#### [DIRECTIONS]
In the material below, the lines between the one holding "Basement Waterproofing" and the one holding "year or less or serving time for a parole", inclusive, are to be set down word for word. Pictures stay out.

• • •

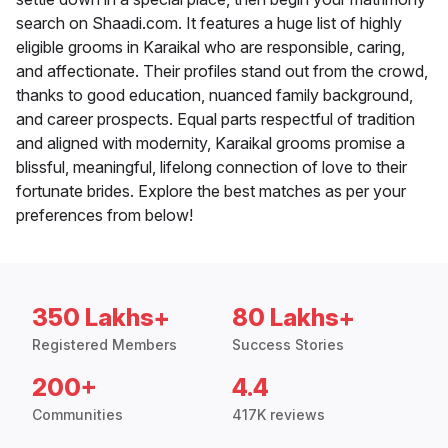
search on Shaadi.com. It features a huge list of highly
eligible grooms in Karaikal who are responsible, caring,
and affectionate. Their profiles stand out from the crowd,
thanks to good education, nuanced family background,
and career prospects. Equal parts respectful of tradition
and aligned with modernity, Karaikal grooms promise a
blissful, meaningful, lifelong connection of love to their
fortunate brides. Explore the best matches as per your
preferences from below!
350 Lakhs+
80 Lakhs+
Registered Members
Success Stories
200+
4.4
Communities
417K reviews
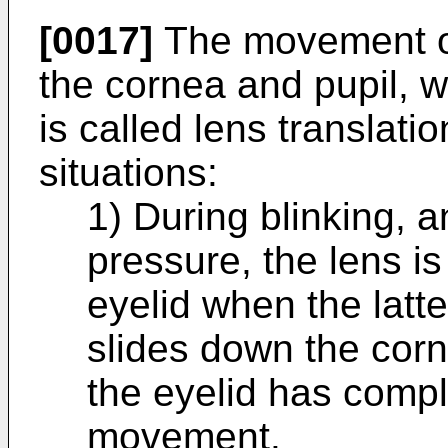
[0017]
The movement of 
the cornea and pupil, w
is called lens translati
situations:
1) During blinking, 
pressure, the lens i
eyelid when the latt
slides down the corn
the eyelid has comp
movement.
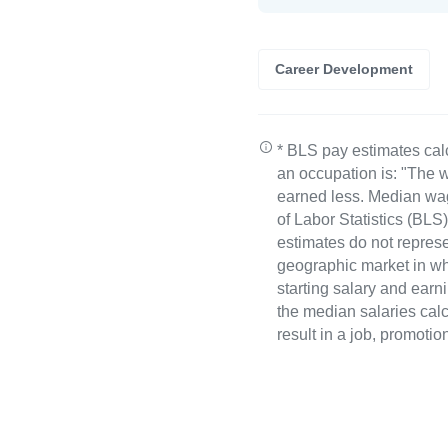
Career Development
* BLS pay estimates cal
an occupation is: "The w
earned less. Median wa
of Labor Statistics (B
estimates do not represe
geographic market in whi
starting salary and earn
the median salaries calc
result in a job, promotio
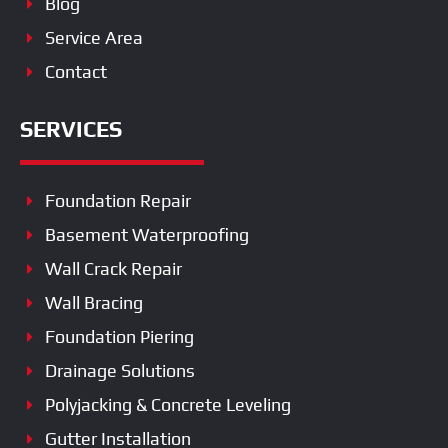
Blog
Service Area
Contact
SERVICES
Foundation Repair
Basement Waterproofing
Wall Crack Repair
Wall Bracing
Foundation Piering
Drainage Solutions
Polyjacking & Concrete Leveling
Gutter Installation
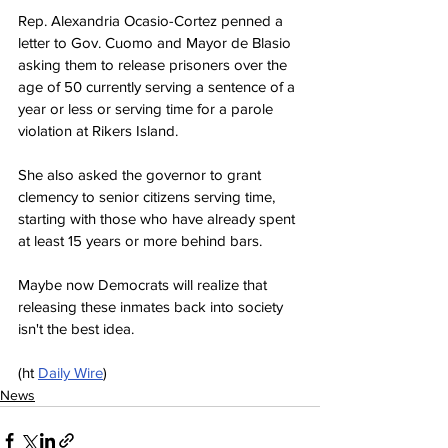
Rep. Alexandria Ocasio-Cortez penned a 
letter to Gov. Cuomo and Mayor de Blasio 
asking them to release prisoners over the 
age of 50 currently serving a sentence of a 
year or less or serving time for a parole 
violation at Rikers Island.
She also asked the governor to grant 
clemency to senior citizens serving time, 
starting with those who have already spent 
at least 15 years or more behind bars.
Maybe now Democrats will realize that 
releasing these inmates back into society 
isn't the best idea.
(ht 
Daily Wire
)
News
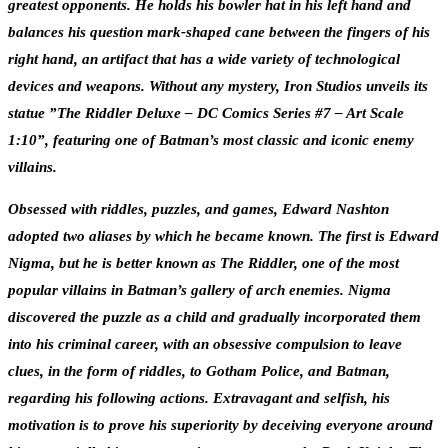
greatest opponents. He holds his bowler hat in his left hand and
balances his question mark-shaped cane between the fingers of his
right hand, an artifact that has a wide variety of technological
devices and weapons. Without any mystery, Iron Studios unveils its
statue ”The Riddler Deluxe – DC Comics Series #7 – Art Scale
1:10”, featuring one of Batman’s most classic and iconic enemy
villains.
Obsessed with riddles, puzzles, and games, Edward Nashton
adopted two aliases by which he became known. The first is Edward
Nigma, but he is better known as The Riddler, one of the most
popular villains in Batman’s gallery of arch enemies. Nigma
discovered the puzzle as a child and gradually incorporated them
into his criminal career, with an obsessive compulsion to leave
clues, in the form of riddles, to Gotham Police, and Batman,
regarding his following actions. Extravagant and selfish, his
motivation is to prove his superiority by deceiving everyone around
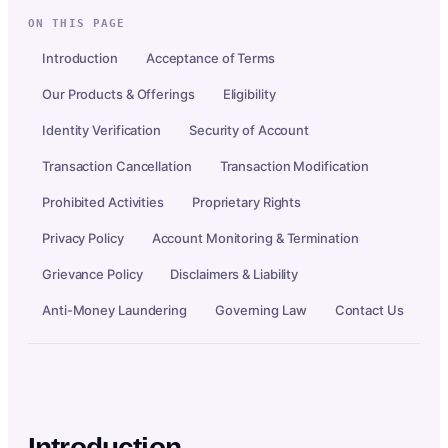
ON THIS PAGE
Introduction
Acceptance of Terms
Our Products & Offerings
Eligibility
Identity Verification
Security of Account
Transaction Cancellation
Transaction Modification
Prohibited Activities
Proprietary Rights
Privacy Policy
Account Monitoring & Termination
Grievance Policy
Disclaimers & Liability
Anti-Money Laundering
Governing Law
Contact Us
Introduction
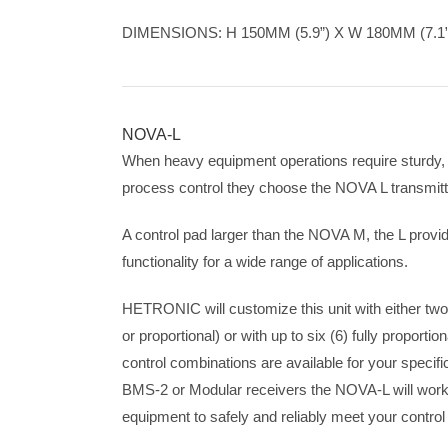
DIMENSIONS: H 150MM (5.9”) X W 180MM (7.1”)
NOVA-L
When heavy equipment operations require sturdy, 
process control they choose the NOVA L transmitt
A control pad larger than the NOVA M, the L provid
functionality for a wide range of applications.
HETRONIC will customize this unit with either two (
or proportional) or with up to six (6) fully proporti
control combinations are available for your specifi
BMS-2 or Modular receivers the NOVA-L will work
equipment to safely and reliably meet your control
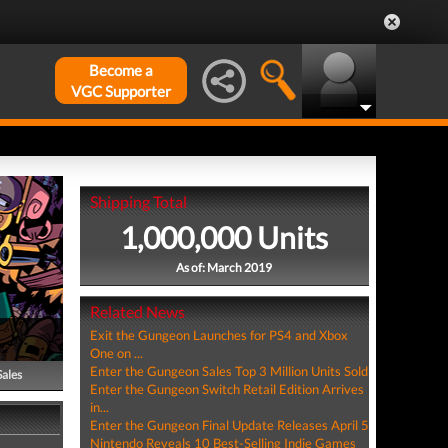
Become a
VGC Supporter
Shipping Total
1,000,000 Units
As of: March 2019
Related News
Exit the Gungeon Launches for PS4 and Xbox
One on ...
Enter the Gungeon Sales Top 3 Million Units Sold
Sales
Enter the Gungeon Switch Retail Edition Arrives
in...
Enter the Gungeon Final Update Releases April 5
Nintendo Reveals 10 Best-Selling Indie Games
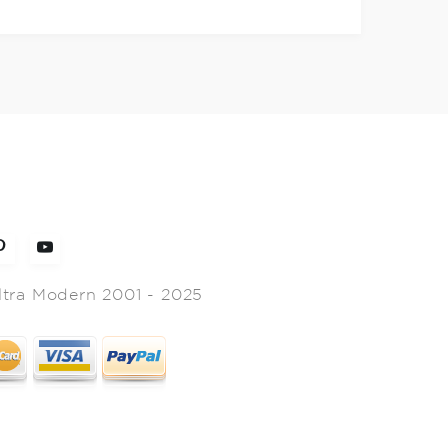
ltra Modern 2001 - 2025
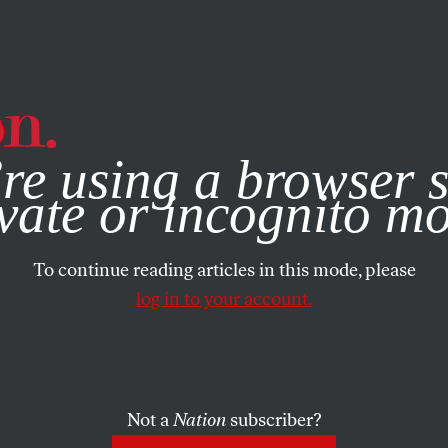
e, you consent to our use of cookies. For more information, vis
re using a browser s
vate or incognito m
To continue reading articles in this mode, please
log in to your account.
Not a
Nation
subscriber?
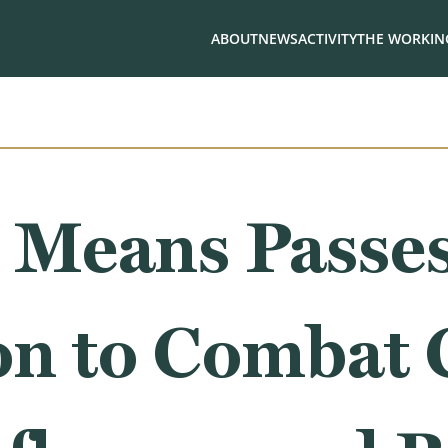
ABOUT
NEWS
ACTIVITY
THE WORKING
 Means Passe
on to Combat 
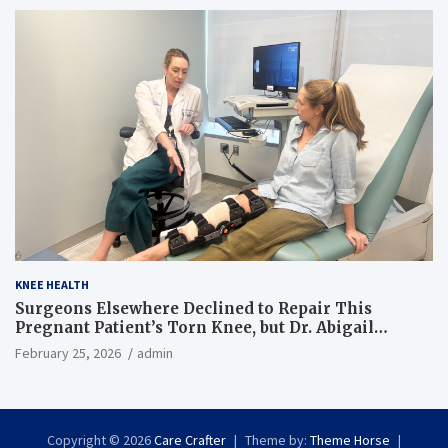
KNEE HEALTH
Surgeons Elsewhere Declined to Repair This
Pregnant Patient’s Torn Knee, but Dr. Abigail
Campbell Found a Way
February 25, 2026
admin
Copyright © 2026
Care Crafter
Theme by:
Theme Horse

• • •

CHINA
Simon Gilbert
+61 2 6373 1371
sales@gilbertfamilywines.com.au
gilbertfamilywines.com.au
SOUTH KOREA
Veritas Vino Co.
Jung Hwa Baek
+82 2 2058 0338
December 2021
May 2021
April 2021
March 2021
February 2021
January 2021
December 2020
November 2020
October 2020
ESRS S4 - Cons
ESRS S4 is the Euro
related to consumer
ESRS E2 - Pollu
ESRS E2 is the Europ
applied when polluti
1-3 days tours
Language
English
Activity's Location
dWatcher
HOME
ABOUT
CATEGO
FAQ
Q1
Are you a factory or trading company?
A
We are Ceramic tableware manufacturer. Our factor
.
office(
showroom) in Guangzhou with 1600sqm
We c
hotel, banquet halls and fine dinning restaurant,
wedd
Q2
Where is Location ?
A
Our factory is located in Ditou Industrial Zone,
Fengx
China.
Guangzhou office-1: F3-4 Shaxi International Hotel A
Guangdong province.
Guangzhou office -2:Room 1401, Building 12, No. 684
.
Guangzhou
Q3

• • •

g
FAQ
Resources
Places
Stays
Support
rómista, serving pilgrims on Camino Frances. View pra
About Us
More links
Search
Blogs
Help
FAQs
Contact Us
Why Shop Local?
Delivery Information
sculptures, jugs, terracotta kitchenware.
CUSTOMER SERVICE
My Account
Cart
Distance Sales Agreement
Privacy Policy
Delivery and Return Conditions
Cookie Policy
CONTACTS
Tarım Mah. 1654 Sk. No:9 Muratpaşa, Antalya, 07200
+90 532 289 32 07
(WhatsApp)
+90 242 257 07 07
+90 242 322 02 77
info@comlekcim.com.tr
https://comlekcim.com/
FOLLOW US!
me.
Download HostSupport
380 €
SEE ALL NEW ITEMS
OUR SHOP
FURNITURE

• • •

#### [OUTPUT BELOW]
Basement Waterproofing
Wall Crack Repair
Wall Bracing
Foundation Piering
Drainage Solutions
Polyjacking & Concrete Leveling
Gutter Installation
Rep. Alexandria Ocasio-Cortez penned a 
letter to Gov. Cuomo and Mayor de Blasio 
asking them to release prisoners over the 
age of 50 currently serving a sentence of a 
year or less or serving time for a parole 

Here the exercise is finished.